The United Kingdom's economy contracted for the second month in a row in October, marking the first consecutive decline in gross domestic product (GDP) since the onset of the COVID-19 pandemic. This back-to-back shrinkage, reported by the Office for National Statistics (ONS), signals persistent economic challenges reminiscent of the severe downturn experienced during the initial coronavirus lockdowns in March and April 2020.
Economic Performance in October
In October, the economy shrank by 0.1% month-on-month, mirroring a similar contraction in September. The stagnation of the services sector, coupled with declines in manufacturing and construction output, contributed to this lackluster performance. Separate trade data added to the gloomy outlook, revealing a decline in both imports and exports of goods.
The slowdown raises concerns about the economy's resilience amid ongoing global and domestic pressures. The UK's struggles to regain pre-pandemic momentum place it among the weakest performers in the group of major advanced economies, alongside Germany, which is also grappling with rising energy costs exacerbated by geopolitical tensions following Russia’s invasion of Ukraine.

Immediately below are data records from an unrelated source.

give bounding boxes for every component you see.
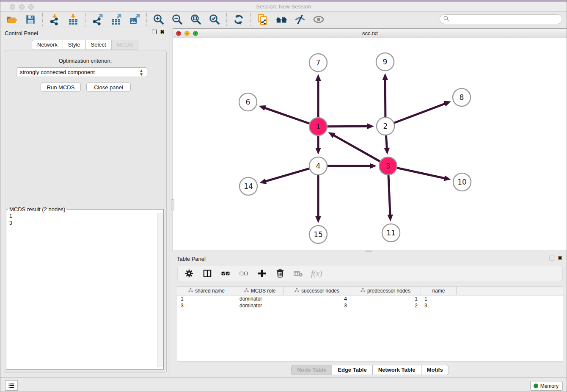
run-mcds-button[interactable]: Run MCDS — [41, 83, 81, 92]
tab-network[interactable]: Network — [32, 40, 63, 50]
edge-3-1[interactable] — [333, 135, 380, 161]
export-table-icon[interactable] — [110, 13, 122, 26]
export-network-icon[interactable] — [91, 13, 104, 26]
import-network-icon[interactable] — [48, 13, 61, 26]
save-icon[interactable] — [24, 13, 37, 26]
uncheck-all-icon[interactable] — [238, 268, 249, 279]
search-input[interactable] — [451, 16, 562, 23]
toolbar-separator — [42, 13, 43, 26]
tab-style[interactable]: Style — [63, 40, 86, 50]
table-row[interactable]: 1dominator411 — [177, 295, 563, 302]
network-minimize-icon[interactable]: – — [184, 31, 190, 36]
edge-2-9[interactable] — [385, 79, 385, 117]
table-cell[interactable]: 1 — [177, 295, 236, 302]
close-window-icon[interactable] — [10, 4, 15, 10]
tab-edge-table[interactable]: Edge Table — [332, 365, 372, 375]
trash-icon[interactable] — [275, 268, 286, 279]
criterion-select[interactable]: strongly connected component ▲▼ — [16, 67, 147, 77]
visual-toggle-icon[interactable] — [294, 13, 306, 26]
tab-node-table[interactable]: Node Table — [291, 365, 332, 375]
close-panel-icon[interactable]: ✖ — [160, 30, 165, 34]
result-scrollbar[interactable] — [157, 213, 163, 367]
column-header-name[interactable]: name — [421, 287, 457, 295]
edge-2-3[interactable] — [386, 135, 387, 149]
network-graph: 7968124314101511 — [173, 38, 567, 251]
graph-node-label-9: 9 — [383, 58, 388, 66]
panel-splitter-handle[interactable] — [171, 199, 174, 210]
table-body: 1dominator4113dominator323 — [177, 295, 563, 361]
mcds-result-item: 3 — [6, 220, 163, 227]
zoom-window-icon[interactable] — [28, 4, 34, 10]
open-icon[interactable] — [6, 13, 18, 26]
clone-network-icon[interactable] — [256, 13, 269, 26]
export-image-icon[interactable] — [128, 13, 141, 26]
table-cell[interactable]: 2 — [350, 302, 421, 309]
tree-icon — [361, 288, 365, 294]
close-panel-button[interactable]: Close panel — [86, 83, 131, 92]
refresh-icon[interactable] — [232, 13, 245, 26]
edge-1-2[interactable] — [328, 126, 368, 127]
add-icon[interactable] — [256, 268, 267, 279]
close-table-panel-icon[interactable]: ✖ — [558, 256, 562, 260]
table-cell[interactable]: dominator — [236, 295, 284, 302]
column-header-filler — [457, 287, 563, 295]
tab-motifs[interactable]: Motifs — [421, 365, 449, 375]
toolbar-group — [91, 13, 141, 26]
column-header-shared-name[interactable]: shared name — [177, 287, 236, 295]
zoom-out-icon[interactable] — [171, 13, 184, 26]
edge-3-11[interactable] — [388, 175, 390, 215]
gear-icon[interactable] — [184, 268, 195, 279]
edge-1-6[interactable] — [264, 108, 310, 124]
eye-icon[interactable] — [312, 13, 325, 26]
columns-icon[interactable] — [202, 268, 213, 279]
task-history-button[interactable] — [5, 380, 18, 391]
zoom-in-icon[interactable] — [152, 13, 165, 26]
table-toolbar: f(x) — [177, 265, 563, 282]
node-table: shared nameMCDS rolesuccessor nodesprede… — [177, 286, 563, 362]
table-cell[interactable]: 1 — [421, 295, 457, 302]
table-cell[interactable]: 3 — [177, 302, 236, 309]
minimize-window-icon[interactable] — [19, 4, 25, 10]
table-cell[interactable]: 3 — [421, 302, 457, 309]
network-window-titlebar[interactable]: ✕ – + scc.txt — [173, 29, 567, 38]
toolbar-separator — [85, 13, 85, 26]
optimization-criterion-label: Optimization criterion: — [4, 58, 166, 64]
import-table-icon[interactable] — [67, 13, 80, 26]
network-maximize-icon[interactable]: + — [193, 31, 198, 36]
edge-2-8[interactable] — [394, 103, 446, 123]
network-canvas[interactable]: 7968124314101511 — [173, 38, 567, 251]
column-header-successor-nodes[interactable]: successor nodes — [284, 287, 350, 295]
table-cell[interactable]: 1 — [350, 295, 421, 302]
column-header-predecessor-nodes[interactable]: predecessor nodes — [350, 287, 421, 295]
tab-select[interactable]: Select — [85, 40, 112, 50]
edge-arrowhead — [443, 101, 451, 107]
check-all-icon[interactable] — [220, 268, 231, 279]
edge-4-14[interactable] — [265, 168, 309, 181]
search-box[interactable] — [440, 14, 562, 24]
window-resize-handle[interactable] — [366, 250, 372, 252]
tab-mcds[interactable]: MCDS — [111, 40, 138, 50]
table-row[interactable]: 3dominator323 — [177, 302, 563, 309]
network-close-icon[interactable]: ✕ — [176, 31, 181, 36]
column-label: predecessor nodes — [367, 288, 410, 294]
edge-arrowhead — [315, 148, 321, 155]
column-header-MCDS-role[interactable]: MCDS role — [236, 287, 284, 295]
table-cell[interactable]: dominator — [236, 302, 284, 309]
tab-network-table[interactable]: Network Table — [372, 365, 421, 375]
zoom-selected-icon[interactable] — [208, 13, 221, 26]
zoom-fit-icon[interactable] — [190, 13, 202, 26]
edge-arrowhead — [259, 178, 267, 184]
mcds-result-list[interactable]: 13 — [6, 213, 163, 367]
float-panel-icon[interactable] — [152, 30, 157, 34]
edge-3-10[interactable] — [397, 168, 445, 179]
table-cell[interactable]: 4 — [284, 295, 350, 302]
edge-arrowhead — [384, 148, 390, 155]
control-panel-tabs: NetworkStyleSelectMCDS — [0, 40, 170, 50]
mcds-tab-content: Optimization criterion: strongly connect… — [4, 50, 167, 373]
homes-icon[interactable] — [275, 13, 288, 26]
float-table-panel-icon[interactable] — [550, 256, 554, 260]
memory-button[interactable]: Memory — [530, 381, 563, 391]
table-cell[interactable]: 3 — [284, 302, 350, 309]
mcds-result-box: MCDS result (2 nodes) 13 — [6, 206, 164, 370]
graph-node-label-1: 1 — [316, 122, 321, 131]
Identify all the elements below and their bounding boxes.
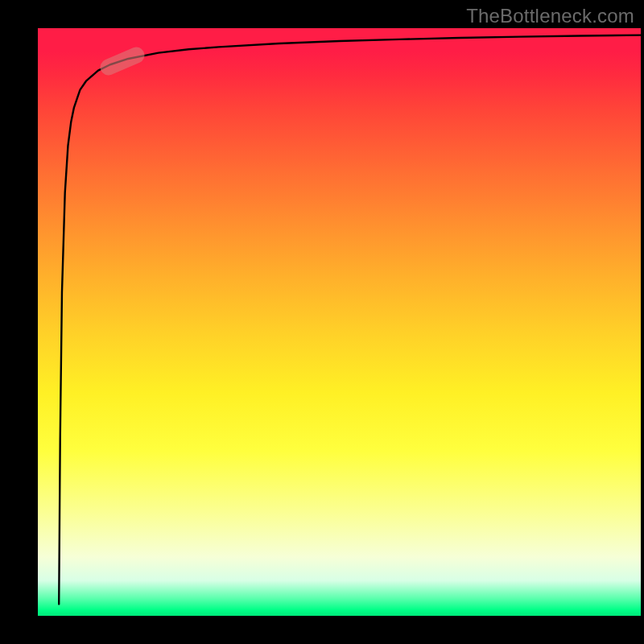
watermark-text: TheBottleneck.com [466, 5, 634, 27]
bottleneck-curve [59, 35, 641, 605]
curve-layer [38, 28, 641, 616]
chart-frame: TheBottleneck.com [0, 0, 644, 644]
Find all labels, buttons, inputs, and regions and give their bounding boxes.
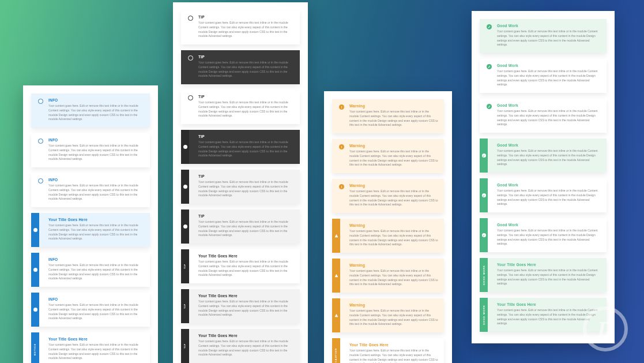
card-title: Good Work (497, 24, 601, 28)
card-body: Your content goes here. Edit or remove t… (349, 349, 438, 363)
accent-bar: ✓ (480, 218, 488, 252)
blurb-card: ✓Good WorkYour content goes here. Edit o… (480, 59, 607, 93)
card-title: TIP (198, 95, 294, 99)
accent-dot-icon: ! (339, 144, 344, 149)
card-body: Your content goes here. Edit or remove t… (349, 309, 438, 327)
blurb-card: TIPYour Title Goes HereYour content goes… (181, 289, 300, 323)
accent-bar: ✓ (480, 139, 488, 173)
card-body: Your content goes here. Edit or remove t… (349, 110, 438, 128)
accent-dot-icon (188, 95, 193, 100)
card-body: Your content goes here. Edit or remove t… (198, 140, 294, 158)
accent-bar: NOTICE (31, 332, 39, 363)
blurb-card: TIPYour content goes here. Edit or remov… (181, 170, 300, 204)
accent-bar (31, 213, 39, 247)
blurb-card: TIPYour content goes here. Edit or remov… (181, 90, 300, 124)
card-title: Your Title Goes Here (349, 343, 438, 347)
card-title: TIP (198, 214, 294, 218)
card-title: TIP (198, 134, 294, 139)
blurb-card: NOTICEYour Title Goes HereYour content g… (31, 332, 150, 363)
blurb-card: ✓Good WorkYour content goes here. Edit o… (480, 218, 607, 252)
accent-bar: TIP (181, 289, 189, 323)
card-title: Good Work (497, 103, 601, 107)
accent-bar: GOOD WORK (480, 258, 488, 292)
card-title: TIP (198, 15, 294, 19)
card-title: Your Title Goes Here (48, 337, 144, 341)
card-body: Your content goes here. Edit or remove t… (48, 144, 144, 162)
bar-dot-icon: ✓ (482, 233, 486, 237)
blurb-card: TIPYour content goes here. Edit or remov… (181, 130, 300, 164)
card-body: Your content goes here. Edit or remove t… (198, 180, 294, 198)
card-title: INFO (48, 178, 144, 182)
card-title: TIP (198, 174, 294, 178)
card-title: Your Title Goes Here (497, 263, 601, 267)
blurb-card: ✓Good WorkYour content goes here. Edit o… (480, 139, 607, 173)
blurb-card: CAUTIONYour Title Goes HereYour content … (332, 338, 444, 363)
card-body: Your content goes here. Edit or remove t… (198, 300, 294, 317)
accent-bar (181, 170, 189, 204)
card-body: Your content goes here. Edit or remove t… (497, 189, 601, 207)
accent-dot-icon (38, 139, 43, 144)
card-body: Your content goes here. Edit or remove t… (198, 339, 294, 357)
bar-dot-icon: ✓ (482, 154, 486, 158)
card-body: Your content goes here. Edit or remove t… (497, 29, 601, 47)
card-body: Your content goes here. Edit or remove t… (48, 223, 144, 241)
card-body: Your content goes here. Edit or remove t… (349, 149, 438, 167)
warning-triangle-icon (334, 313, 338, 317)
accent-bar (332, 219, 340, 253)
card-title: Good Work (497, 183, 601, 187)
warning-triangle-icon (334, 234, 338, 238)
divi-logo: D (583, 306, 628, 351)
blurb-card: INFOYour content goes here. Edit or remo… (31, 253, 150, 287)
logo-letter: D (597, 316, 614, 343)
card-body: Your content goes here. Edit or remove t… (198, 21, 294, 39)
bar-label: CAUTION (335, 348, 338, 362)
accent-bar (332, 259, 340, 293)
bar-label: NOTICE (34, 343, 37, 355)
blurb-card: ✓Good WorkYour content goes here. Edit o… (480, 178, 607, 212)
card-title: INFO (48, 297, 144, 301)
accent-bar: TIP (181, 329, 189, 363)
card-title: Your Title Goes Here (48, 218, 144, 222)
card-title: Warning (349, 223, 438, 227)
accent-bar (181, 130, 189, 164)
card-body: Your content goes here. Edit or remove t… (198, 220, 294, 238)
card-body: Your content goes here. Edit or remove t… (48, 343, 144, 361)
bar-dot-icon: ✓ (482, 193, 486, 197)
bar-dot-icon (33, 228, 37, 232)
card-title: Your Title Goes Here (198, 334, 294, 338)
card-title: Warning (349, 184, 438, 188)
accent-bar (31, 253, 39, 287)
bar-label: TIP (183, 304, 186, 309)
bar-label: GOOD WORK (483, 305, 485, 325)
card-body: Your content goes here. Edit or remove t… (198, 61, 294, 78)
accent-bar: ✓ (480, 178, 488, 212)
accent-bar (31, 293, 39, 327)
accent-bar (332, 298, 340, 332)
blurb-card: TIPYour Title Goes HereYour content goes… (181, 329, 300, 363)
bar-label: TIP (183, 343, 186, 349)
blurb-card: TIPYour content goes here. Edit or remov… (181, 209, 300, 244)
card-body: Your content goes here. Edit or remove t… (198, 100, 294, 118)
blurb-card: INFOYour content goes here. Edit or remo… (31, 293, 150, 327)
accent-dot-icon (188, 16, 193, 21)
card-body: Your content goes here. Edit or remove t… (349, 189, 438, 207)
card-title: Good Work (497, 223, 601, 227)
showcase-panel-blue: INFOYour content goes here. Edit or remo… (23, 85, 158, 363)
blurb-card: !WarningYour content goes here. Edit or … (332, 179, 444, 213)
blurb-card: TIPYour content goes here. Edit or remov… (181, 10, 300, 44)
blurb-card: WarningYour content goes here. Edit or r… (332, 219, 444, 253)
blurb-card: !WarningYour content goes here. Edit or … (332, 99, 444, 133)
card-body: Your content goes here. Edit or remove t… (48, 263, 144, 281)
card-body: Your content goes here. Edit or remove t… (497, 69, 601, 87)
accent-dot-icon: ! (339, 184, 344, 189)
accent-bar: CAUTION (332, 338, 340, 363)
card-title: Warning (349, 263, 438, 267)
card-title: Good Work (497, 143, 601, 147)
accent-dot-icon: ✓ (487, 104, 492, 109)
accent-dot-icon (188, 55, 193, 61)
card-title: Good Work (497, 63, 601, 68)
accent-dot-icon (38, 99, 43, 104)
showcase-panel-green: ✓Good WorkYour content goes here. Edit o… (472, 11, 615, 343)
blurb-card: WarningYour content goes here. Edit or r… (332, 259, 444, 293)
bar-dot-icon (183, 145, 187, 149)
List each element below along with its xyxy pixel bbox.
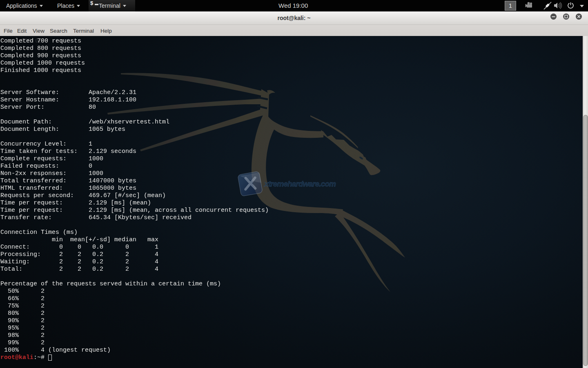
- svg-text:$: $: [90, 0, 94, 6]
- svg-text:xtremehardware.com: xtremehardware.com: [264, 180, 336, 188]
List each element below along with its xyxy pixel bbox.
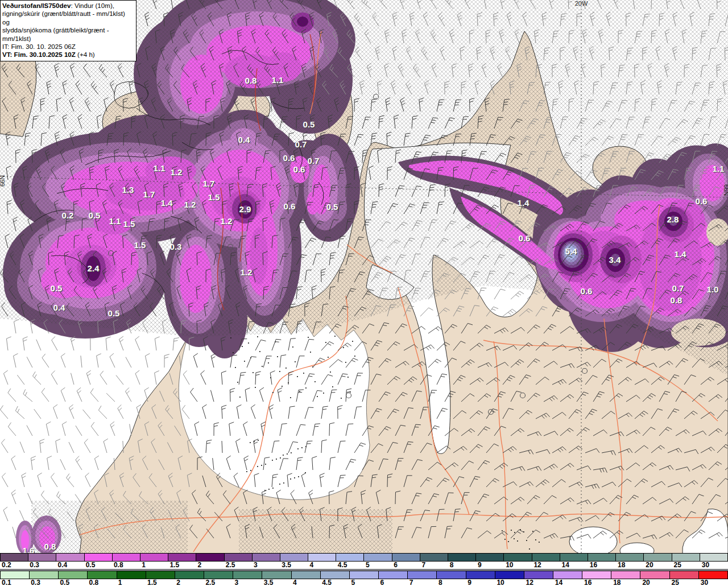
- scale-tick-label: 1: [118, 579, 122, 586]
- scale-tick-label: 4: [310, 561, 314, 569]
- precip-value-label: 0.5: [108, 308, 120, 318]
- precip-value-label: 2.4: [88, 263, 100, 273]
- precip-value-label: 0.7: [295, 139, 307, 149]
- scale-tick-label: 6: [394, 561, 398, 569]
- sleet-snow-scale-labels: 0.20.30.40.50.811.522.533.544.5567891012…: [0, 562, 728, 569]
- scale-segment: [437, 571, 466, 579]
- sleet-snow-scale: 0.20.30.40.50.811.522.533.544.5567891012…: [0, 553, 728, 569]
- scale-tick-label: 4: [293, 579, 297, 586]
- precip-value-label: 0.2: [62, 211, 74, 220]
- scale-tick-label: 30: [702, 561, 709, 569]
- valid-time: VT: Fim. 30.10.2025 10Z (+4 h): [2, 51, 134, 59]
- scale-segment: [1, 554, 28, 561]
- lake: [569, 527, 617, 554]
- scale-tick-label: 0.3: [31, 579, 40, 586]
- scale-tick-label: 18: [613, 579, 621, 586]
- scale-tick-label: 20: [642, 579, 650, 586]
- scale-segment: [448, 554, 476, 561]
- scale-tick-label: 4.5: [338, 561, 348, 569]
- scale-segment: [379, 571, 408, 579]
- scale-tick-label: 18: [618, 561, 625, 569]
- scale-tick-label: 3.5: [282, 561, 291, 569]
- scale-tick-label: 0.4: [57, 561, 67, 569]
- scale-segment: [476, 554, 504, 561]
- map-canvas: 20W 66N 66N 0.20.20.50.51.31.31.71.71.11…: [0, 0, 728, 554]
- scale-segment: [85, 554, 113, 561]
- weather-chart-page: { "title_box": { "product_bold": "Veðurs…: [0, 0, 728, 586]
- precip-value-label: 0.6: [283, 153, 295, 163]
- scale-tick-label: 8: [450, 561, 454, 569]
- scale-segment: [466, 571, 495, 579]
- precip-value-label: 1.7: [143, 189, 155, 199]
- sleet-snow-swatches: [0, 553, 728, 562]
- scale-segment: [204, 571, 233, 579]
- scale-tick-label: 7: [410, 579, 413, 586]
- rain-scale: 0.10.30.50.811.522.533.544.5567891012141…: [0, 571, 728, 586]
- scale-tick-label: 0.5: [86, 561, 96, 569]
- precip-value-label: 1.5: [123, 219, 135, 229]
- scale-tick-label: 20: [646, 561, 653, 569]
- scale-tick-label: 16: [584, 579, 592, 586]
- scale-tick-label: 0.3: [30, 561, 39, 569]
- scale-tick-label: 12: [526, 579, 533, 586]
- scale-segment: [56, 554, 84, 561]
- scale-segment: [644, 554, 672, 561]
- product-name: Veðurstofan/IS750dev: [2, 2, 71, 9]
- scale-segment: [113, 554, 140, 561]
- scale-tick-label: 3: [235, 579, 239, 586]
- scale-segment: [1, 571, 30, 579]
- scale-segment: [233, 571, 262, 579]
- precip-value-label: 0.5: [89, 211, 101, 220]
- scale-tick-label: 4.5: [322, 579, 332, 586]
- precip-value-label: 0.5: [303, 119, 315, 129]
- scale-segment: [420, 554, 448, 561]
- precip-value-label: 0.8: [44, 542, 56, 551]
- scale-tick-label: 30: [701, 579, 708, 586]
- title-line-1: Veðurstofan/IS750dev: Vindur (10m),: [2, 2, 134, 10]
- precip-value-label: 0.6: [293, 164, 305, 174]
- scale-segment: [88, 571, 117, 579]
- scale-tick-label: 0.1: [2, 579, 11, 586]
- precip-value-label: 0.4: [53, 303, 66, 312]
- precip-value-label: 0.3: [170, 242, 182, 251]
- scale-tick-label: 0.5: [60, 579, 69, 586]
- scale-segment: [611, 571, 640, 579]
- scale-tick-label: 5: [351, 579, 355, 586]
- scale-segment: [408, 571, 437, 579]
- scale-segment: [168, 554, 196, 561]
- precip-value-label: 0.8: [671, 295, 682, 305]
- scale-segment: [28, 554, 56, 561]
- lon-label-top: 20W: [575, 0, 588, 7]
- scale-tick-label: 7: [421, 561, 425, 569]
- precip-value-label: 1.1: [272, 75, 284, 85]
- scale-tick-label: 1.5: [147, 579, 157, 586]
- precip-value-label: 1.0: [707, 284, 719, 294]
- scale-segment: [146, 571, 175, 579]
- scale-segment: [700, 554, 727, 561]
- scale-tick-label: 12: [533, 561, 541, 569]
- precip-value-label: 3.4: [609, 255, 622, 265]
- scale-segment: [640, 571, 669, 579]
- scale-tick-label: 1: [142, 561, 146, 569]
- scale-tick-label: 14: [562, 561, 569, 569]
- scale-segment: [532, 554, 560, 561]
- scale-segment: [504, 554, 532, 561]
- scale-tick-label: 3.5: [264, 579, 274, 586]
- scale-tick-label: 25: [672, 579, 679, 586]
- precip-value-label: 0.8: [245, 76, 257, 85]
- scale-segment: [560, 554, 588, 561]
- rain-swatches: [0, 571, 728, 579]
- precip-value-label: 1.2: [221, 216, 233, 226]
- scale-segment: [292, 571, 321, 579]
- scale-tick-label: 25: [674, 561, 681, 569]
- scale-segment: [140, 554, 168, 561]
- scale-segment: [175, 571, 204, 579]
- scale-segment: [225, 554, 253, 561]
- rain-scale-labels: 0.10.30.50.811.522.533.544.5567891012141…: [0, 579, 728, 586]
- scale-segment: [253, 554, 280, 561]
- scale-tick-label: 0.2: [2, 561, 11, 569]
- scale-tick-label: 10: [497, 579, 504, 586]
- scale-tick-label: 2.5: [226, 561, 235, 569]
- precip-value-label: 0.5: [326, 202, 338, 212]
- scale-tick-label: 1.5: [169, 561, 179, 569]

Government and Policy Response
Finance Minister Rachel Reeves acknowledged the disappointing figures but maintained optimism about the government’s long-term economic strategies. The budget unveiled on October 30 featured a mix of significant tax hikes for businesses, aimed at increasing revenue, and expanded investment in public services. The impact of these measures on economic performance is expected to surface in the November GDP data.
“While short-term challenges persist, our fiscal plan is designed to secure sustainable growth over the long term,” Reeves said.
Sterling saw a modest dip against the US dollar following the release of the GDP data, reflecting market unease. Traders now anticipate approximately three quarter-point interest rate cuts by the Bank of England (BoE) by the end of 2025 to stimulate the economy.
Outlook for the Bank of England
Despite market expectations, the BoE is unlikely to lower interest rates at its upcoming meeting, according to Paul Dales, Chief UK Economist at Capital Economics. However, confidence in this stance has waned following the latest data. The central bank recently revised its 2024 annual growth forecast downward to 1%, from a previous estimate of 1.25%. Growth is projected to rebound to 1.5% in 2025, though risks remain.
“Rising budgetary pressures, coupled with a weakening export climate, create significant headwinds for maintaining growth momentum,” said Hailey Low, Associate Economist at the National Institute of Economic and Social Research (NIESR).
Global and Domestic Pressures
The UK continues to face a host of challenges, including subdued business confidence, rising global policy uncertainties, and the lingering effects of the pandemic. The economic slowdown has heightened concerns about the government’s ability to balance fiscal discipline with the need to support growth.
Among advanced economies, Britain’s recovery remains sluggish, underscoring the urgency for measures to address structural weaknesses and bolster economic resilience. As November’s data looms, all eyes will be on the effectiveness of recent fiscal interventions and their ability to reverse the declining trend.